(Teleborsa) - Crolla a Piazza Affari il titolo ERG, società quotata su Euronext Milan e attiva nella produzione di energia elettrica da fonti rinnovabili, dopo che ha chiuso il 2025 con un EBITDA rettificato di 540 milioni di euro, -2,3% al di sotto del consensus di Bloomberg di circa 553 milioni di euro, mentre l'utile netto rettificato è stato di 155 milioni di euro, -9% al di sotto del consensus di circa 171 milioni di euro.

Il risultato dell'EBITDA rettificato è stato determinato da condizioni eoliche eccezionalmente deboli durante il periodo, che la società ha definito "tra le più basse mai registrate", in parte compensate dal contributo annuo della nuova capacità in Italia e all'estero. Il risultato dell'utile netto rettificato è stato determinato da oneri finanziari netti e ammortamenti superiori alle attese. Gli investimenti nell'esercizio 2025 sono stati di 235 milioni di euro e l'indebitamento netto dell'esercizio 2025 è stato di 2,1 miliardi di euro, leggermente superiore al consensus di 2 miliardi di euro.

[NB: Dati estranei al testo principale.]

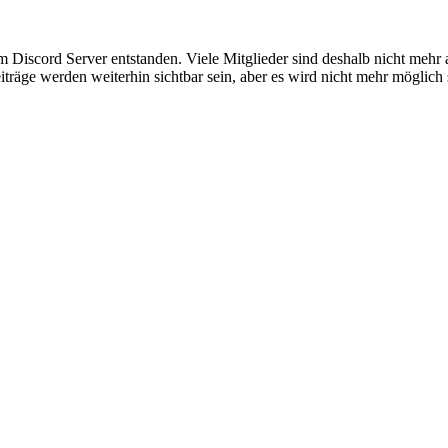
em Discord Server entstanden. Viele Mitglieder sind deshalb nicht mehr
iträge werden weiterhin sichtbar sein, aber es wird nicht mehr möglich 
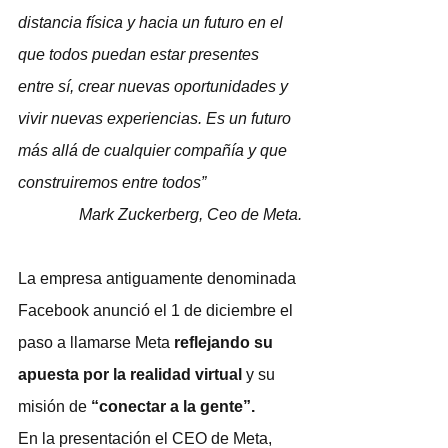
distancia física y hacia un futuro en el 
que todos puedan estar presentes 
entre sí, crear nuevas oportunidades y 
vivir nuevas experiencias. Es un futuro 
más allá de cualquier compañía y que 
construiremos entre todos”
Mark Zuckerberg, Ceo de Meta.
La empresa antiguamente denominada 
Facebook anunció el 1 de diciembre el 
paso a llamarse Meta 
reflejando su 
apuesta por la realidad virtual
 y su 
misión de 
“conectar a la gente”.
En la presentación el CEO de Meta, 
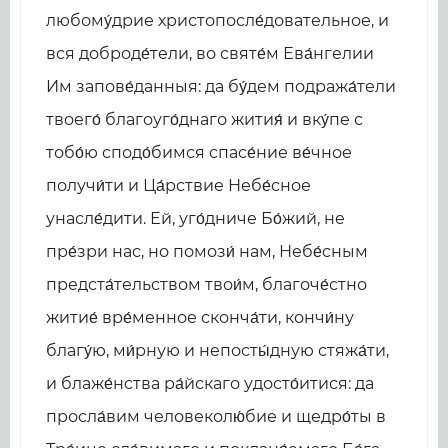
любому́дрие христопосле́довательное, и
вся доброде́тели, во святе́м Ева́нгелии
Им запове́данныя: да бу́дем подража́тели
твоего́ благоуго́днаго жития́ и вку́пе с
тобо́ю сподо́бимся спасе́ние ве́чное
получи́ти и Ца́рствие Небе́сное
унасле́дити. Ей, уго́дниче Бо́жий, не
пре́зри нас, но помози́ нам, Небе́сным
предста́тельством твои́м, благоче́стно
житие́ вре́менное сконча́ти, кончи́ну
благу́ю, ми́рную и непосты́дную стяжа́ти,
и блаже́нства ра́йскаго удосто́итися: да
просла́вим человеколю́бие и щедро́ты в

ERG prevede un EBITDA rettificato di 520-590 milioni di euro per il 2026 (circa il 10% al di sotto del consensus al mid-point), investimenti tra 330 e 380 milioni di euro e indebitamento netto tra 1.950 e 2.050 milioni di euro.

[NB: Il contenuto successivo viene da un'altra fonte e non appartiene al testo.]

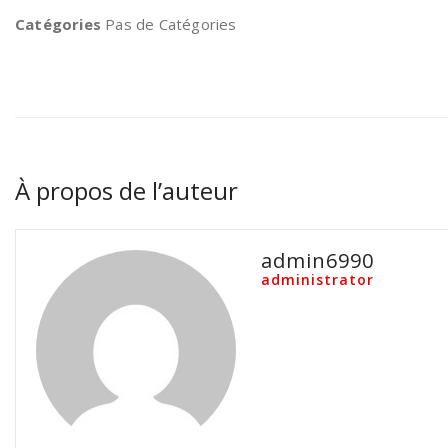
Catégories
Pas de Catégories
À propos de l’auteur
admin6990
administrator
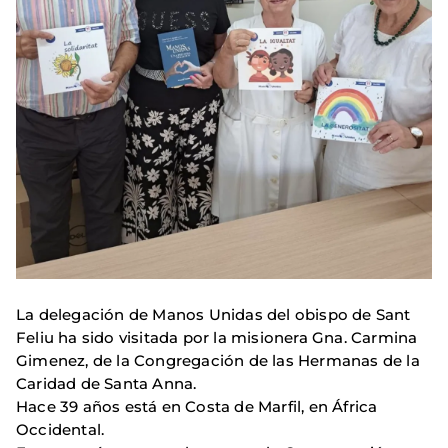
La delegación de Manos Unidas del obispo de Sant
Feliu ha sido visitada por la misionera Gna. Carmina
Gimenez, de la Congregación de las Hermanas de la
Caridad de Santa Anna.
Hace 39 años está en Costa de Marfil, en África
Occidental.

"Riteniamo giustificata la performance negativa del prezzo delle azioni di ERG rispetto all'indice STOXX Europe 600 Utilities - scrivono gli analisti di Barclays - Ciò è dovuto principalmente a un EBITDA rettificato e a un utile netto rettificato rispettivamente inferiori alle aspettative del consensus, nonché a una guidance sull'utile netto per il 2026 inferiore di circa il 10% rispetto al consensus. La società prevede una guidance inferiore per l'esercizio 2026 rispetto al consensus, principalmente a causa di stime di prezzo dell'energia inferiori di circa il 50%, di una capacità netta inferiore di circa il 20% dopo la vendita della Svezia, di un impatto negativo a breve termine derivante dal repowering di circa il 20% e di altri fattori di circa il 10%".

"Pur riconoscendo il solido bilancio di ERG e l'interessante politica dei dividendi rispetto ai competitor del settore delle energie rinnovabili, la società si posiziona come neutrale nella nostra analisi relativa del benchmark per l'energia pulita, principalmente a causa della mancanza di una crescita significativa della capacità a medio termine, tra gli altri fattori", viene aggiunto.

ERG si attesta a 23,14 euro, con un calo del 6,32%. Attesa per il resto della seduta un'estensione della fase ribassista con area di supporto vista a 22,73 e successiva a 22,31. Resistenza a 23,59.